O conhecimento que nos emburrece

Moacir Jorge Rauber
O acúmulo de conhecimento pela humanidade tem crescido exponencialmente, notadamente nos últimos séculos, alcançando as mais variadas áreas. Na saúde saiu-se de um mundo de feiticeiros que combatiam espíritos malignos para a penicilina, para a medicina preventiva, para as biociências que conseguiram decodificar o genoma humano.
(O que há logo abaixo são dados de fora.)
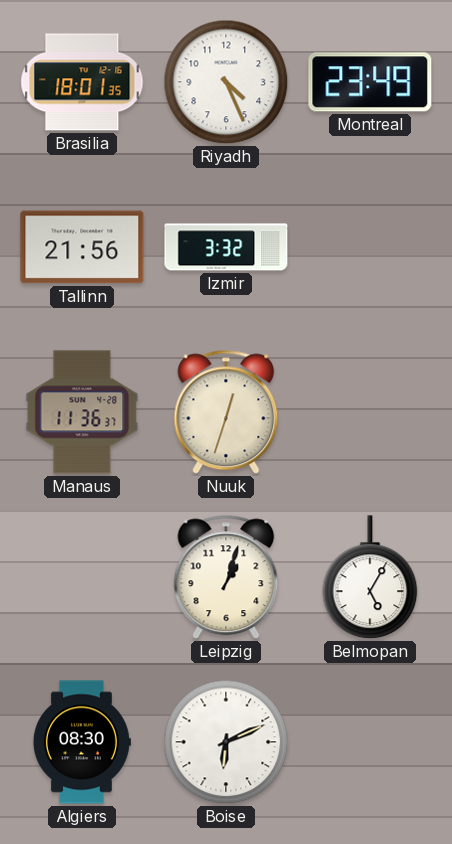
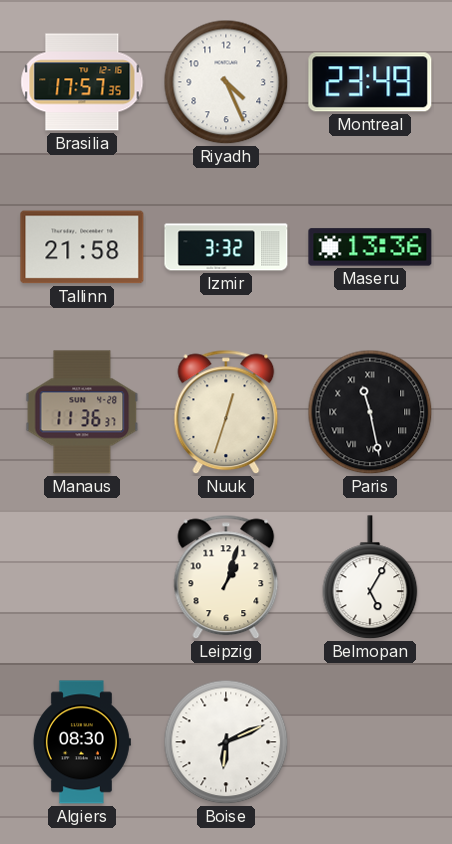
Brasilia: 18:01 -> 17:57
Tallinn: 21:56 -> 21:58
Maseru: none -> 13:36
Paris: none -> 11:28
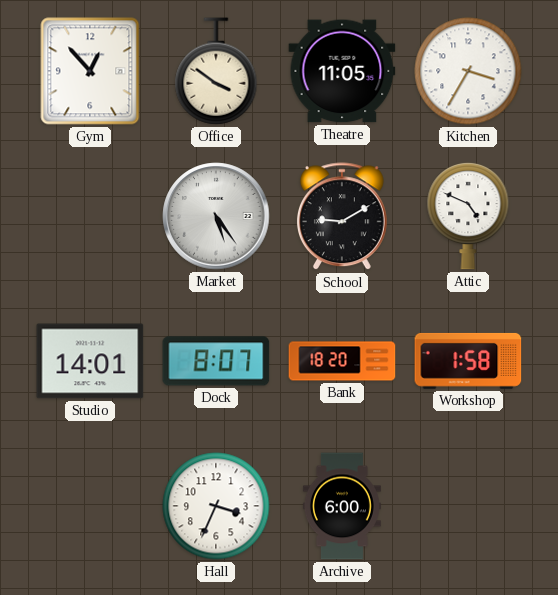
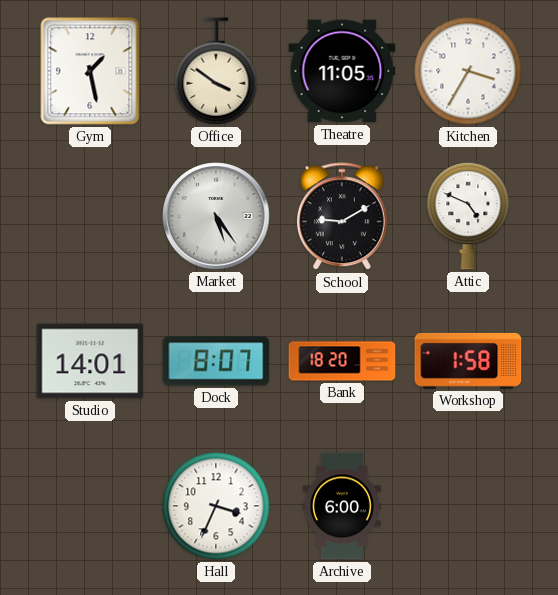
Gym: 12:53 -> 1:28
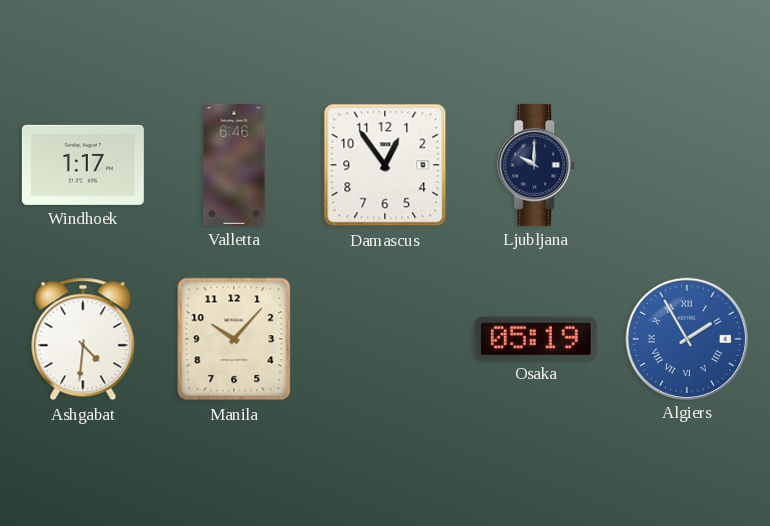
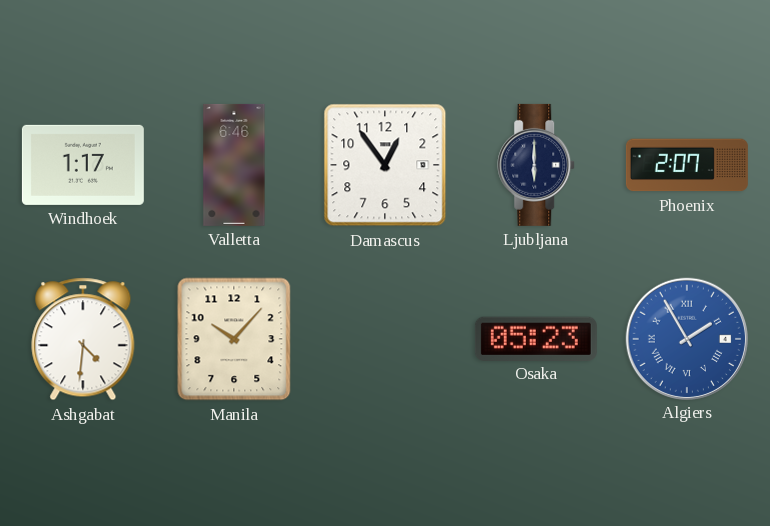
Ljubljana: 10:00 -> 6:00
Phoenix: none -> 2:07
Osaka: 05:19 -> 05:23
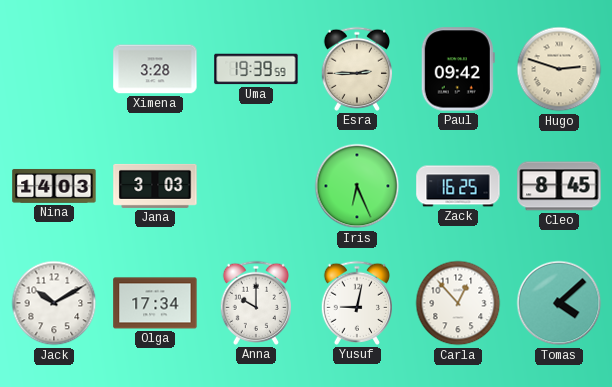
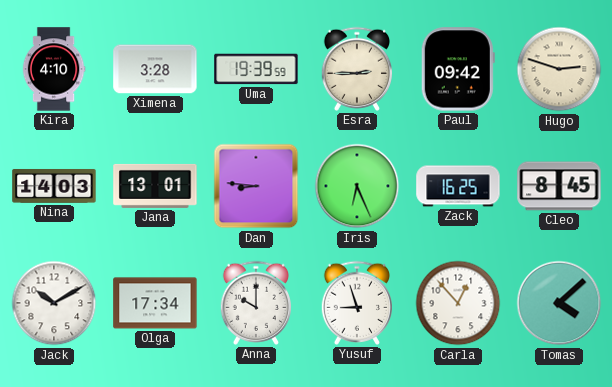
Kira: none -> 4:10
Jana: 3:03 -> 13:01
Dan: none -> 8:46
Yusuf: 9:02 -> 8:57
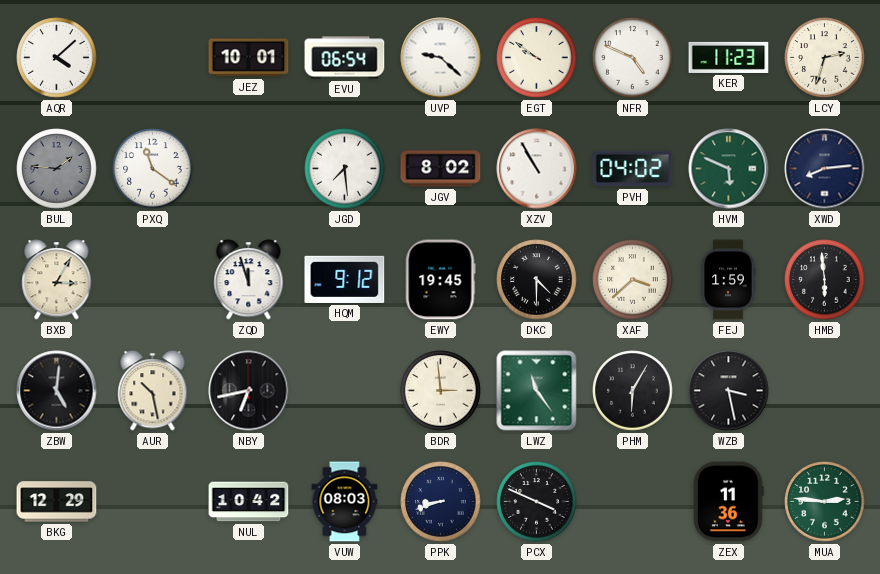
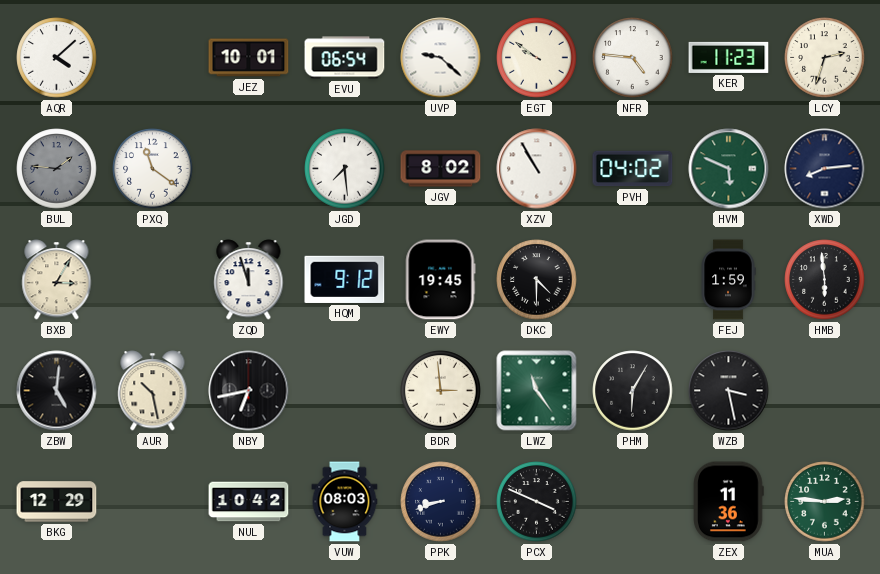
NFR: 4:49 -> 4:46
XAF: 3:38 -> none
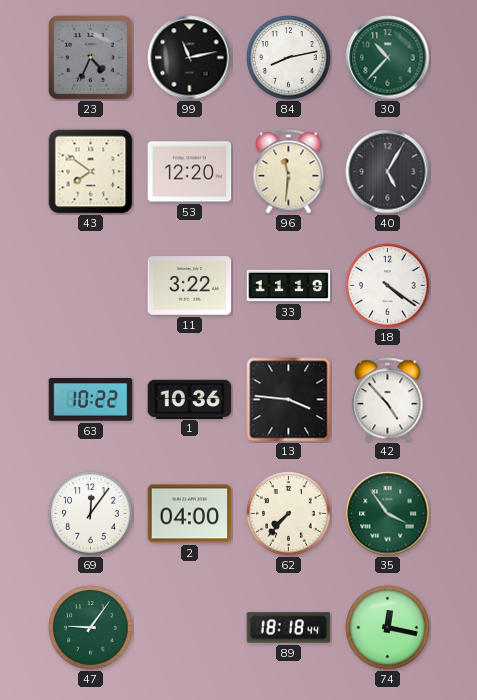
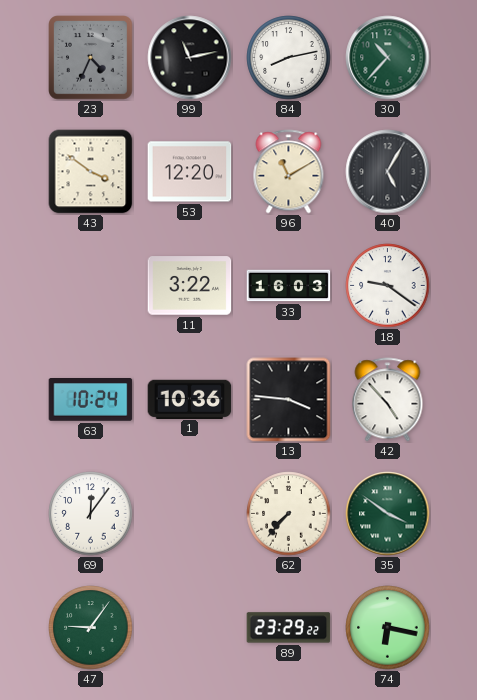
43: 7:51 -> 3:51
96: 11:31 -> 11:10
33: 11:19 -> 16:03
18: 4:21 -> 9:21
63: 10:22 -> 10:24
2: 04:00 -> none
35: 3:54 -> 3:51
89: 18:18 -> 23:29
74: 12:17 -> 6:17
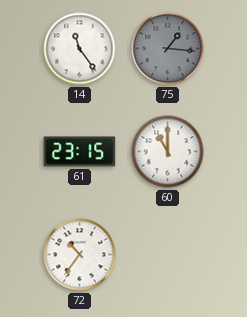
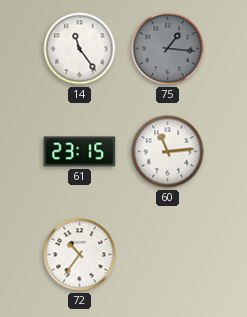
60: 11:00 -> 11:14
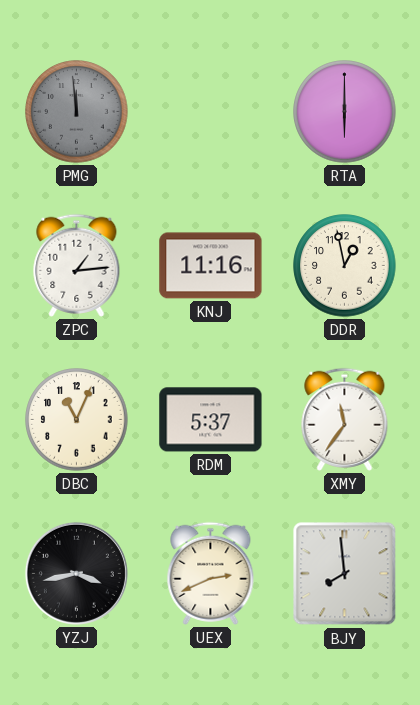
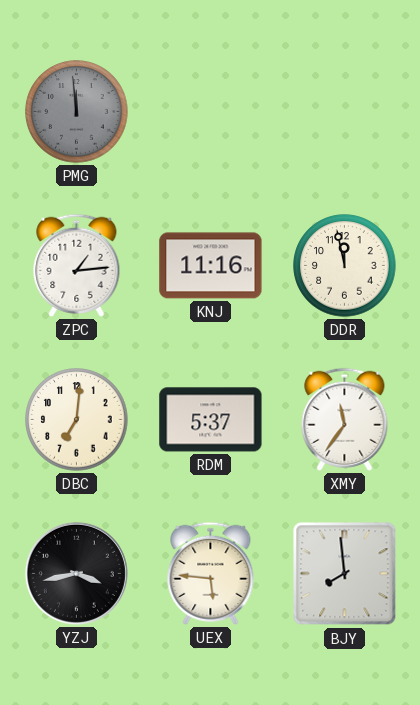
RTA: 6:00 -> none
DDR: 12:58 -> 11:58
DBC: 11:04 -> 7:01
UEX: 2:41 -> 5:46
Nas comunicações deixamos um mundo em que as notícias e os fatos demoravam dias, semanas e meses para cruzar o mundo para a virtualidade que, instantaneamente, propaga as informações para todos os cantos do planeta. Nos transportes evoluímos da charrete aos veículos e aviões. Enfim, em todas as grandes áreas que englobam atividades comuns a evolução foi marcante nas últimas décadas, resultado do conhecimento acumulado pelo ser humano ao longo de sua trajetória planetária. Contrariamente, entretanto, o indivíduo que compõe a atual sociedade perde conhecimento numa velocidade nunca vista. Que fenômeno é esse?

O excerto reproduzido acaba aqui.